EXERCISE OBJECTIVE:
Write out the data word for word, taking care that no picture is carried over.

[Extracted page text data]
======

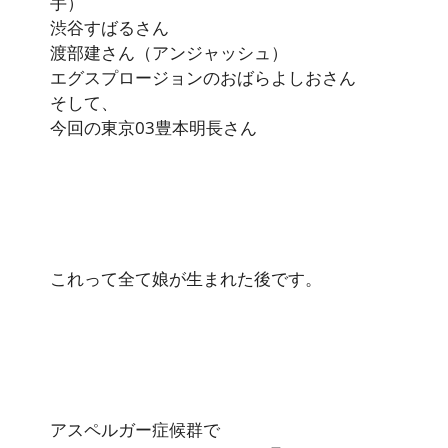
手）
渋谷すばるさん
渡部建さん（アンジャッシュ）
エグスプロージョンのおばらよしおさん
そして、
今回の東京03豊本明長さん
これって全て娘が生まれた後です。
アスペルガー症候群で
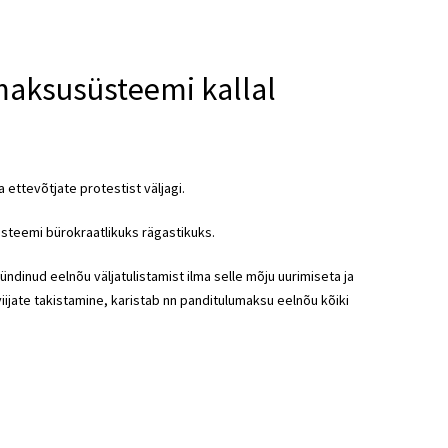
maksusüsteemi kallal
ettevõtjate protestist väljagi.
üsteemi bürokraatlikuks rägastikuks.
ündinud eelnõu väljatulistamist ilma selle mõju uurimiseta ja
iijate takistamine, karistab nn panditulumaksu eelnõu kõiki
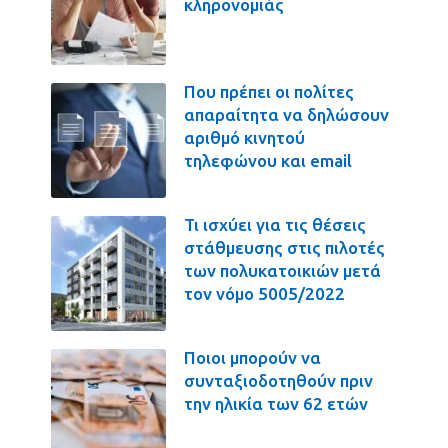
κληρονομιάς
Που πρέπει οι πολίτες
απαραίτητα να δηλώσουν
αριθμό κινητού
τηλεφώνου και email
Τι ισχύει για τις θέσεις
στάθμευσης στις πιλοτές
των πολυκατοικιών μετά
τον νόμο 5005/2022
Ποιοι μπορούν να
συνταξιοδοτηθούν πριν
την ηλικία των 62 ετών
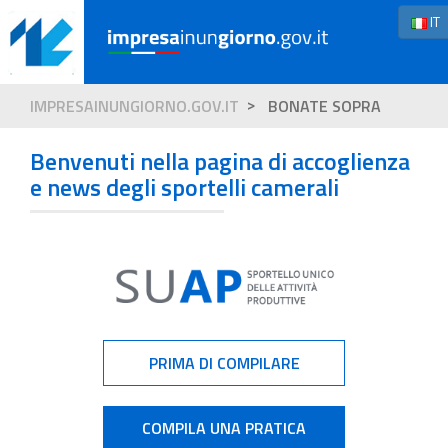
IT
IMPRESAINUNGIORNO.GOV.IT
BONATE SOPRA
Benvenuti nella pagina di accoglienza
e news degli sportelli camerali
PRIMA DI COMPILARE
COMPILA UNA PRATICA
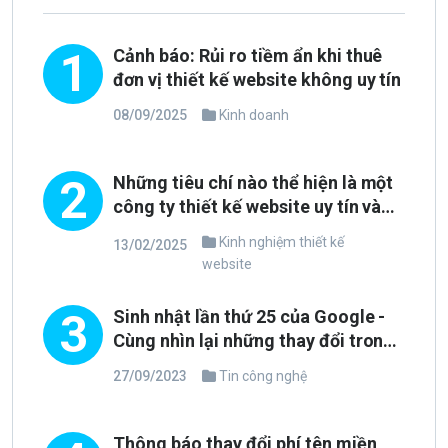
1
Cảnh báo: Rủi ro tiềm ẩn khi thuê
đơn vị thiết kế website không uy tín
08/09/2025
Kinh doanh
2
Những tiêu chí nào thể hiện là một
công ty thiết kế website uy tín và
chuyên nghiệp?
Kinh nghiệm thiết kế
13/02/2025
website
3
Sinh nhật lần thứ 25 của Google -
Cùng nhìn lại những thay đổi trong
phong cách thiết kế
27/09/2023
Tin công nghệ
Thông báo thay đổi phí tên miền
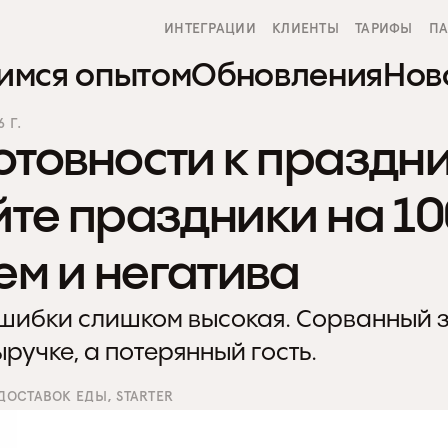
ИНТЕГРАЦИИ
КЛИЕНТЫ
ТАРИФЫ
ПА
имся опытом
Обновления
Нов
 Г.
отовности к праздни
те праздники на 10
ем и негатива
шибки слишком высокая. Сорванный за
ыручке, а потерянный гость.
ДОСТАВОК ЕДЫ, STARTER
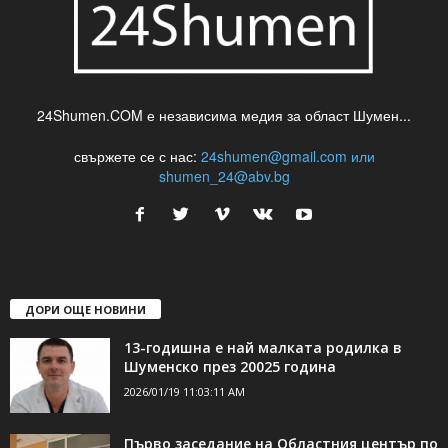
24Shumen.COM е независима медия за област Шумен...
свържете се с нас:
24shumen@gmail.com или
shumen_24@abv.bg
ДОРИ ОЩЕ НОВИНИ
13-годишна е най малката родилка в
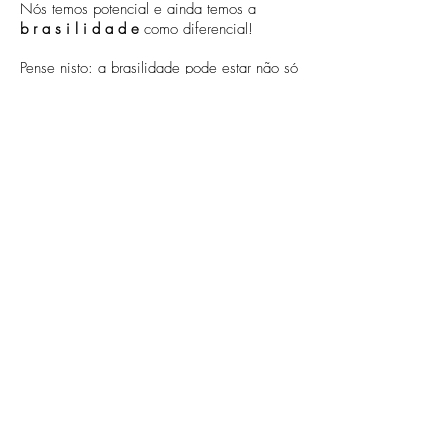
Nós temos potencial e ainda temos a
b r a s i l i d a d e
como diferencial!
Pense nisto: a brasilidade pode estar não só
no sabor... Mas
já pensou como a
embalagem
pode fazer também seu produto
ganhar as prateleiras mundo afora?
Clica na imagem que vou deixar o
Case do
Café Condessa
para vocês se inspirarem
!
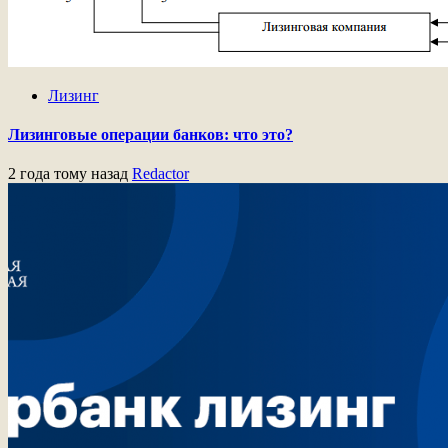
Лизинг
Лизинговые операции банков: что это?
2 года тому назад
Redactor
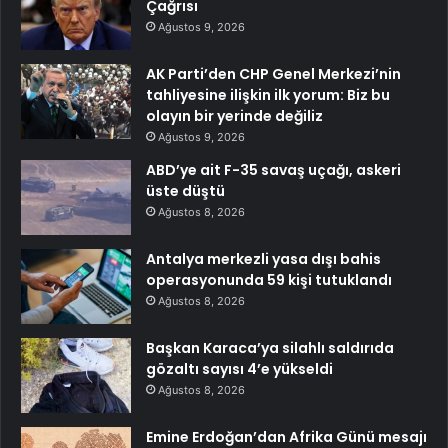
Çağrısı
Ağustos 9, 2026
AK Parti’den CHP Genel Merkezi’nin
tahliyesine ilişkin ilk yorum: Biz bu
olayın bir yerinde değiliz
Ağustos 9, 2026
ABD’ye ait F-35 savaş uçağı, askeri
üste düştü
Ağustos 8, 2026
Antalya merkezli yasa dışı bahis
operasyonunda 59 kişi tutuklandı
Ağustos 8, 2026
Başkan Karaca’ya silahlı saldırıda
gözaltı sayısı 4’e yükseldi
Ağustos 8, 2026
Emine Erdoğan’dan Afrika Günü mesajı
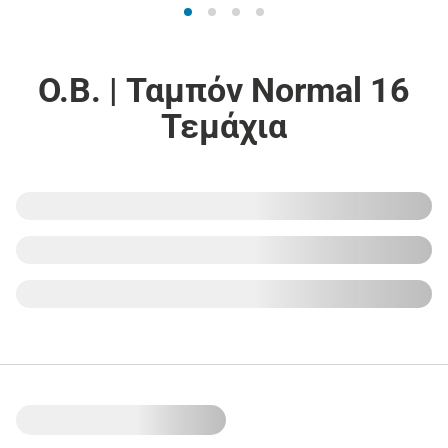
O.B. | Ταμπόν Normal 16
Τεμάχια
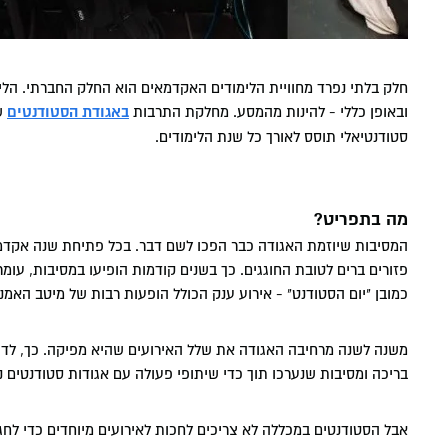
חלק בלתי נפרד מחוויית הלימודים האקדמאים הוא החלק החברתי. הלי
ובאופן כללי - להינות מהמסע. מחלקת התרבות
באגודת הסטודנטים
ש
סטודנטיאלי תוסס לאורך כל שנת הלימודים.
מה בתפריט?
המסיבות שיוזמת האגודה כבר הפכו לשם דבר. בכל פתיחת שנה אקדמית
פזורים ברים לטובת החוגגים. כך בשנים קודמות הופיעו במסיבות, עומר 
כמובן "יום הסטודנט" - אירוע ענק הכולל הופעות רבות של מיטב האמנים
משנה לשנה מרחיבה האגודה את שלל האירועים שהיא מפיקה. כך, לדוג
בריכה ומסיבות שנערכו תוך כדי שיתופי פעולה עם אגודות סטודנטים נ
אבל הסטודנטים במכללה לא צריכים לחכות לאירועים מיוחדים כדי לח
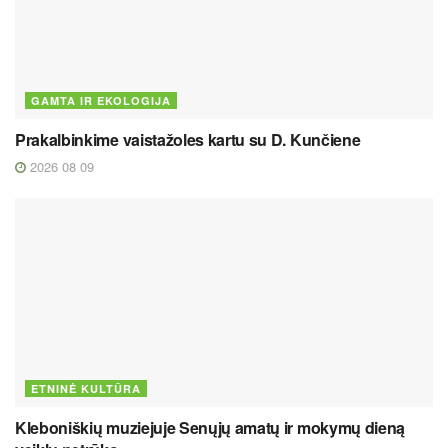
GAMTA IR EKOLOGIJA
Prakalbinkime vaistažoles kartu su D. Kunčiene
2026 08 09
ETNINĖ KULTŪRA
Kleboniškių muziejuje Senųjų amatų ir mokymų dieną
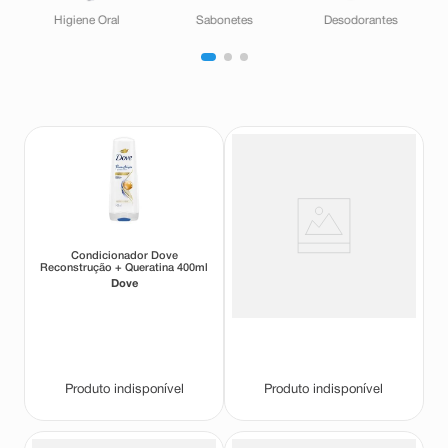
Higiene Oral
Sabonetes
Desodorantes
Condicionador Dove
Kit Shampoo Dove
Reconstrução + Queratina 400ml
Reconstrução Completa 400ml
+ Condicionador Dove
Dove
Dove
Reconstrução Completa 200ml
Produto indisponível
Produto indisponível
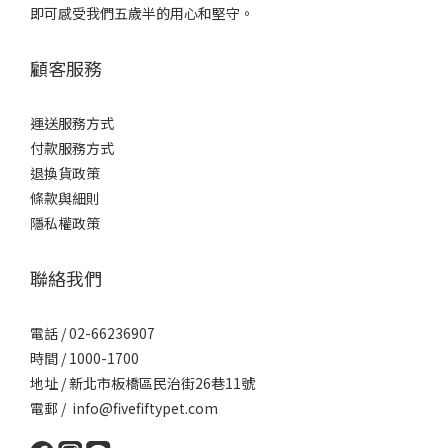
即可感受我們五歲半的用心和堅守。
顧客服務
運送服務方式
付款服務方式
退換貨政策
條款與細則
隱私權政策
聯絡我們
電話 / 02-66236907
時間 / 1000-1700
地址 / 新北市板橋區民治街26巷11號
電郵 / info@fivefiftypet.com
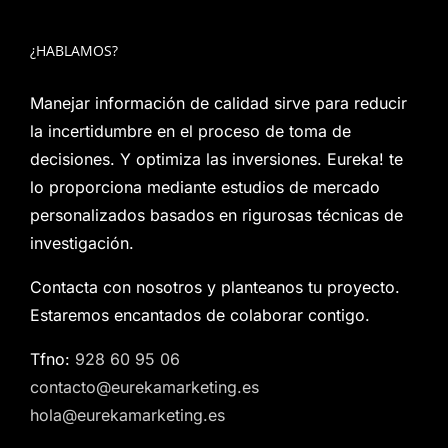
¿HABLAMOS?
Manejar información de calidad sirve para reducir
la incertidumbre en el proceso de toma de
decisiones. Y optimiza las inversiones. Eureka! te
lo proporciona mediante estudios de mercado
personalizados basados en rigurosas técnicas de
investigación.
Contacta con nosotros y planteanos tu proyecto.
Estaremos encantados de colaborar contigo.
Tfno:
928 60 95 06
contacto@eurekamarketing.es
hola@eurekamarketing.es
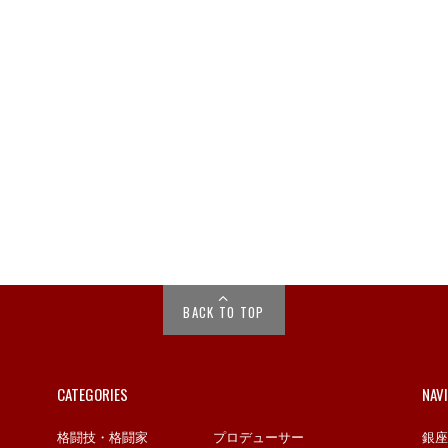
BACK TO TOP
CATEGORIES
NAV
格闘技・格闘家
プロデューサー
銀座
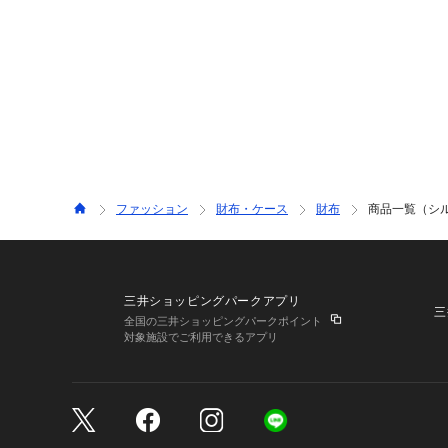
ファッション
財布・ケース
財布
商品一覧（シ
三井ショッピングパークアプリ
三
全国の三井ショッピングパークポイント
対象施設でご利用できるアプリ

======

WRITTEN ANSWER:
手）
渋谷すばるさん
渡部建さん（アンジャッシュ）
エグスプロージョンのおばらよしおさん
そして、
今回の東京03豊本明長さん
これって全て娘が生まれた後です。
アスペルガー症候群で
maksusüsteemi kallal
ettevõtjate protestist väljagi.
üsteemi bürokraatlikuks rägastikuks.
ündinud eelnõu väljatulistamist ilma selle mõju uurimiseta ja
iijate takistamine, karistab nn panditulumaksu eelnõu kõiki
κληρονομιάς
Που πρέπει οι πολίτες
απαραίτητα να δηλώσουν
αριθμό κινητού
τηλεφώνου και email
Τι ισχύει για τις θέσεις
στάθμευσης στις πιλοτές
των πολυκατοικιών μετά
τον νόμο 5005/2022
Ποιοι μπορούν να
συνταξιοδοτηθούν πριν
την ηλικία των 62 ετών
IT
IMPRESAINUNGIORNO.GOV.IT
BONATE SOPRA
Benvenuti nella pagina di accoglienza
e news degli sportelli camerali
PRIMA DI COMPILARE
COMPILA UNA PRATICA
1
Cảnh báo: Rủi ro tiềm ẩn khi thuê
đơn vị thiết kế website không uy tín
08/09/2025
Kinh doanh
2
Những tiêu chí nào thể hiện là một
công ty thiết kế website uy tín và
chuyên nghiệp?
Kinh nghiệm thiết kế
13/02/2025
website
3
Sinh nhật lần thứ 25 của Google -
Cùng nhìn lại những thay đổi trong
phong cách thiết kế
27/09/2023
Tin công nghệ
Thông báo thay đổi phí tên miền
ИНТЕГРАЦИИ
КЛИЕНТЫ
ТАРИФЫ
ПА
имся опытом
Обновления
Нов
 Г.
отовности к праздни
те праздники на 10
ем и негатива
шибки слишком высокая. Сорванный за
ыручке, а потерянный гость.
ДОСТАВОК ЕДЫ, STARTER
24Shumen.COM е независима медия за област Шумен...
свържете се с нас:
24shumen@gmail.com или
shumen_24@abv.bg
ДОРИ ОЩЕ НОВИНИ
13-годишна е най малката родилка в
Nós temos potencial e ainda temos a
b r a s i l i d a d e
como diferencial!
Pense nisto: a brasilidade pode estar não só
no sabor... Mas
já pensou como a
embalagem
pode fazer também seu produto
ganhar as prateleiras mundo afora?
Clica na imagem que vou deixar o
Case do
Café Condessa
para vocês se inspirarem
!
Лизинг
Лизинговые операции банков: что это?
2 года тому назад
Redactor
Çağrısı
Ağustos 9, 2026
AK Parti’den CHP Genel Merkezi’nin
tahliyesine ilişkin ilk yorum: Biz bu
olayın bir yerinde değiliz
Ağustos 9, 2026
ABD’ye ait F-35 savaş uçağı, askeri
üste düştü
Ağustos 8, 2026
Antalya merkezli yasa dışı bahis
operasyonunda 59 kişi tutuklandı
Ağustos 8, 2026
Başkan Karaca’ya silahlı saldırıda
gözaltı sayısı 4’e yükseldi
Ağustos 8, 2026
Emine Erdoğan’dan Afrika Günü mesajı
O.B. | Ταμπόν Normal 16
Τεμάχια
חלק בלתי נפרד מחוויית הלימודים האקדמאים הוא החלק החברתי. הלי
ובאופן כללי - להינות מהמסע. מחלקת התרבות
באגודת הסטודנטים
ש
סטודנטיאלי תוסס לאורך כל שנת הלימודים.
מה בתפריט?
המסיבות שיוזמת האגודה כבר הפכו לשם דבר. בכל פתיחת שנה אקדמית
פזורים ברים לטובת החוגגים. כך בשנים קודמות הופיעו במסיבות, עומר 
כמובן "יום הסטודנט" - אירוע ענק הכולל הופעות רבות של מיטב האמנים
משנה לשנה מרחיבה האגודה את שלל האירועים שהיא מפיקה. כך, לדוג
בריכה ומסיבות שנערכו תוך כדי שיתופי פעולה עם אגודות סטודנטים נ
אבל הסטודנטים במכללה לא צריכים לחכות לאירועים מיוחדים כדי לח
GAMTA IR EKOLOGIJA
Prakalbinkime vaistažoles kartu su D. Kunčiene
2026 08 09
ETNINĖ KULTŪRA
Kleboniškių muziejuje Senųjų amatų ir mokymų dieną
Higiene Oral
Sabonetes
Desodorantes
Condicionador Dove
Kit Shampoo Dove
Reconstrução + Queratina 400ml
Reconstrução Completa 400ml
+ Condicionador Dove
Dove
Dove
Reconstrução Completa 200ml
Produto indisponível
Produto indisponível
即可感受我們五歲半的用心和堅守。
顧客服務
運送服務方式
付款服務方式
退換貨政策
條款與細則
隱私權政策
聯絡我們
電話 / 02-66236907
時間 / 1000-1700
地址 / 新北市板橋區民治街26巷11號
電郵 / info@fivefiftypet.com
¿HABLAMOS?
Manejar información de calidad sirve para reducir
la incertidumbre en el proceso de toma de
decisiones. Y optimiza las inversiones. Eureka! te
lo proporciona mediante estudios de mercado
personalizados basados en rigurosas técnicas de
investigación.
Contacta con nosotros y planteanos tu proyecto.
Estaremos encantados de colaborar contigo.
Tfno:
928 60 95 06
contacto@eurekamarketing.es
hola@eurekamarketing.es
BACK TO TOP
CATEGORIES
NAV
格闘技・格闘家
プロデューサー
銀座
ファッション
財布・ケース
財布
商品一覧（シ
三井ショッピングパークアプリ
三
全国の三井ショッピングパークポイント
対象施設でご利用できるアプリ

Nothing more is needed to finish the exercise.